Privacy policy

1. General

Protecting your personal data matters to us. This privacy policy explains which data are processed when you visit mein-langenfeld.de and for what purpose.

Processing is carried out in line with the GDPR, the German Federal Data Protection Act (BDSG), and the German Telecommunications Digital Services Data Protection Act (TDDDG), where applicable.

2. Controller

Controller for data processing on this website:

3. Hosting

This website is hosted on servers operated by netcup GmbH (Daimlerstraße 25, 76185 Karlsruhe, Germany). When you access the site, the host processes technically necessary data, in particular in server log files.

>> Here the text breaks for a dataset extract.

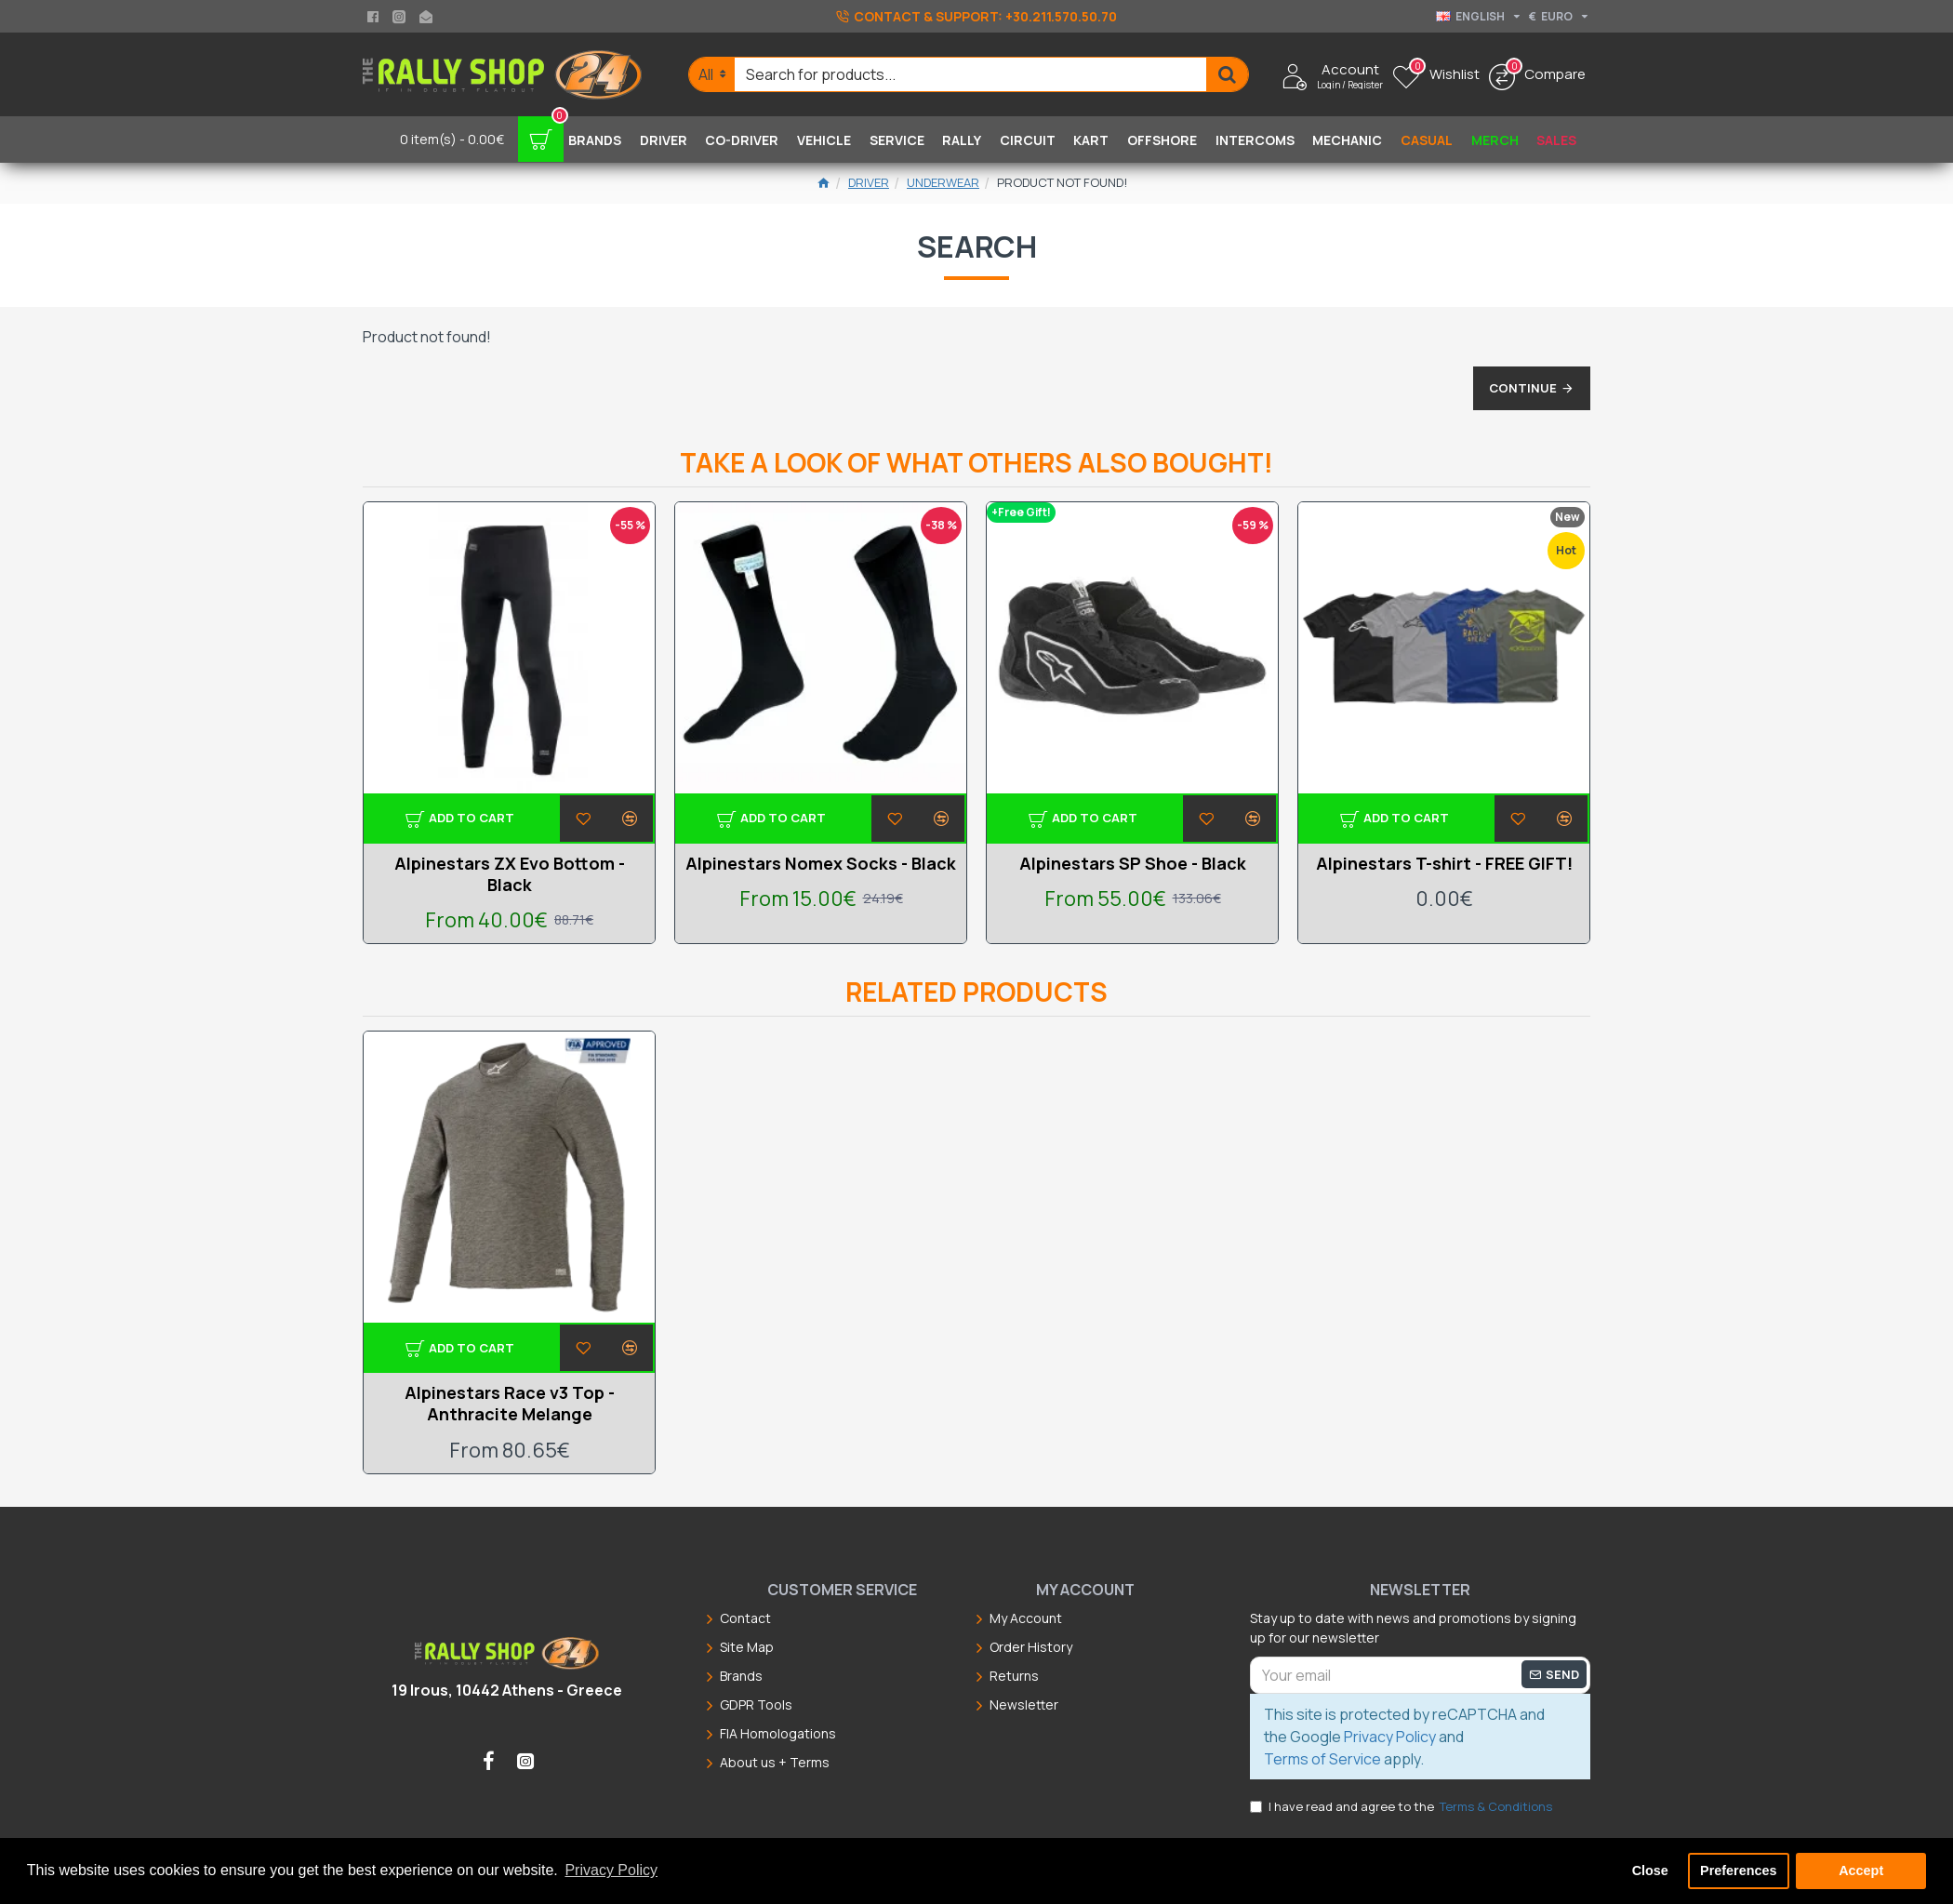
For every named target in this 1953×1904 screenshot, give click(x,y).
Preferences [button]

Legal basis: Art. 6(1)(f) GDPR (legitimate interest in a secure and available website). We have a data processing agreement with netcup pursuant to Art. 28 GDPR.

4. Content delivery network (Cloudflare)

We use services of Cloudflare Germany GmbH (Rosental 7, 80331 Munich, Germany; parent: Cloudflare, Inc., USA) to deliver content via a CDN, improve availability, and mitigate attacks (e.g. DDoS).

Cloudflare may process in particular: IP address, timestamp, requested URL and HTTP headers, browser and device information. Processing may also occur in data centres outside the EU.

Legal basis: Art. 6(1)(f) GDPR. Transfers to the USA: Cloudflare is certified under the EU-U.S. Data Privacy Framework (DPF), among other mechanisms; EU standard contractual clauses may also apply.

Cloudflare privacy policy

5. Cloudflare Zaraz (tag management)

For flexible technical control of scripts (e.g. analytics or marketing tools), Cloudflare Zaraz may be used – server-side tag management on Cloudflare’s infrastructure. Requests are not necessarily sent directly from the browser to third parties; processing may occur via Cloudflare’s servers.

If we use analytics or marketing features that are not strictly necessary, this is generally only after valid consent (e.g. via a cookie/consent banner). Without consent, such non-essential tools are not activated or only in a compliant mode.

Legal basis: For consent-based tools Art. 6(1)(a) GDPR; for technically necessary components Art. 6(1)(f) GDPR.

6. Server log files

When you visit the website, the hosting or infrastructure partner automatically processes data in log files, e.g.:

• IP address (possibly truncated)
• Date and time of the request
• Requested URL and amount of data transferred
• HTTP status code
• Referrer URL
• Browser type and operating system

Storage serves security (e.g. abuse prevention) and stable operation. Log data is usually deleted automatically after a few days unless longer retention is required for IT security.

Legal basis: Art. 6(1)(f) GDPR.

7. Cookies and consent

Cookies are small text files stored on your device. Strictly necessary cookies or comparable local storage may be required to provide the website (Art. 6(1)(f) GDPR).

Where we use non-essential cookies or similar technologies (e.g. reach measurement), we obtain your consent first (Art. 6(1)(a) GDPR). You can change your choice at any time with effect for the future.

8. Contact by email

If you contact us by email, we process the data you provide (e.g. sender address, message content) to handle your request. Data is deleted once communication is complete and no statutory retention obligations apply.

Legal basis: Art. 6(1)(f) GDPR and, where applicable, Art. 6(1)(b) GDPR for pre-contractual or contractual requests.

9. External links

Our website may contain links to external offers. The respective operators are responsible for third-party content and their privacy practices.

10. SSL/TLS encryption

This website uses SSL/TLS encryption. You can recognise a secure connection by “https://” and the padlock symbol in your browser.

11. Your rights

Subject to the GDPR you have the following rights vis-à-vis us:

• Access (Art. 15 GDPR)
• Rectification (Art. 16 GDPR)
• Erasure (Art. 17 GDPR)
• Restriction of processing (Art. 18 GDPR)
• Data portability (Art. 20 GDPR)
• Objection (Art. 21 GDPR)
• Withdrawal of consent (Art. 7(3) GDPR)
• Complaint to a supervisory authority (Art. 77 GDPR)

To exercise your rights, please contact: [email protected]

12. Objection to promotional emails

We object to the use of contact data published under legal notice obligations for sending unsolicited advertising. We reserve the right to take legal action against unsolicited advertising messages.